Intervention de Delphine Batho

Réunion du 16 décembre 2015 à 10h00
Commission des lois constitutionnelles, de la législation et de l'administration générale de la république

Photo issue du site de l'Assemblée nationale ou de WikipediaDelphine Batho :

Je salue l'arrivée devant notre Assemblée de ce projet de loi très attendu, dont la méthode d'élaboration est exemplaire par sa transparence et par la manière dont elle a mis la société civile à contribution.

Le texte comporte d'importantes avancées. J'approuve le choix de son titre ; je souhaite même que l'on aille jusqu'au bout de la logique qui y préside. Le projet, en effet, ne répond pas entièrement à cette question fondamentale : comment la souveraineté s'exerce-t-elle dans le cyberespace ? Telle est la question lancinante qu'ont posée les parlementaires de tous les groupes lors du débat préparatoire en séance publique. Entre-temps est intervenue la très importante décision, évoquée par le rapporteur, de la Cour de justice de l'Union européenne, qui dit clairement que les données des citoyens européens sont exploitées en toute illégalité aux États-Unis, ce qui révèle une défaillance de la régulation européenne et nationale.

Moi qui ai voté avec enthousiasme le projet de loi sur le renseignement, parce qu'il me paraît absolument normal que nos services aient les moyens de faire leur travail dans le cyberespace, je trouve paradoxal que les défenseurs des libertés ne s'émeuvent pas davantage de ce captage massif des données, exploitées notamment à des fins commerciales, sans que ne s'applique la moindre règle visant à protéger les droits des citoyens.

Les données sont la matière première ; elles sont en quelque sorte le capital de cette nouvelle économie du big data.
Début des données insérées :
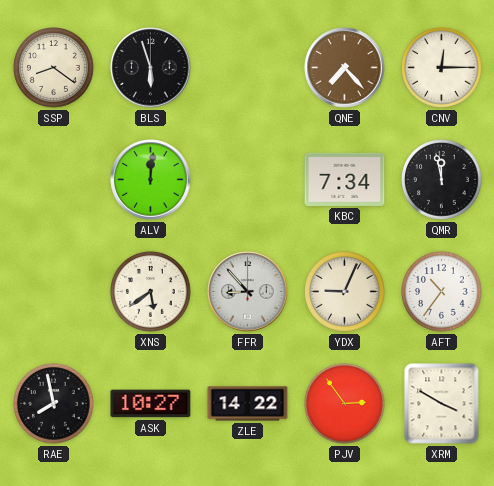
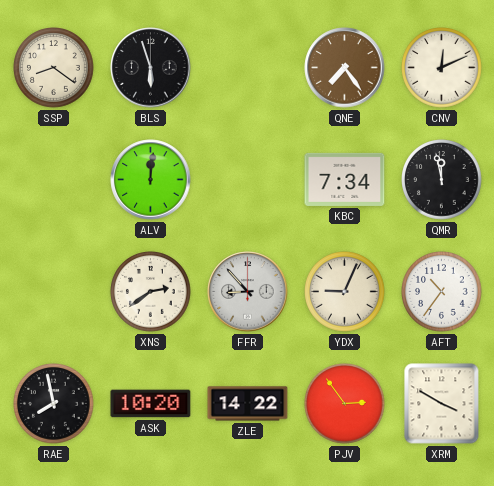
QNE: 7:23 -> 7:24
CNV: 12:15 -> 12:11
XNS: 5:39 -> 2:39
ASK: 10:27 -> 10:20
Le problème est que les catégories juridiques de la loi de 1978 ne sont plus adaptées aux systèmes technologiques que nous connaissons aujourd'hui. En effet, cette loi prend en considération des données individuelles, même si elle intègre l'idée essentielle que celles-ci peuvent renseigner «  directement ou indirectement  » sur un individu ; or, actuellement, c'est à un réseau de données que nous sommes confrontés. De ce point de vue, l'article 26 du projet de loi, aux termes duquel tout citoyen a le droit de contrôler ses données, est problématique. Car, en laissant un tiers accéder à mes données, je lui offre aussi l'accès à celles de toutes les personnes figurant dans mon carnet d'adresses, avec qui j'ai eu un rendez-vous, qui ont posté des commentaires sur ma page Facebook, etc. On ne peut plus isoler les données personnelles les unes des autres.

Ce réseau de données solidaires rattachées aux personnes appelle une nouvelle approche juridique : les données ne peuvent plus être traitées que comme un bien commun. Dès lors, si l'on veut favoriser l'open data, le partage des données publiques et l'économie numérique, se pose la question du chiffrement lorsqu'il s'agit de gérer ce bien commun. Il faut, en effet, différents niveaux d'ouverture et de protection des informations qui se rattachent aux personnes. Les textes juridiques qui le permettront ne seront pas faciles à rédiger.

Je ne crois pas à l'autorégulation des plateformes. Il faudra, même si ce n'est pas au niveau européen, établir une règle de domiciliation juridique et fiscale à la source des données. On ne peut pas laisser exploiter les données des citoyens sans imposer la valeur ainsi créée et sans permettre d'en appeler à la justice en cas de défaillance.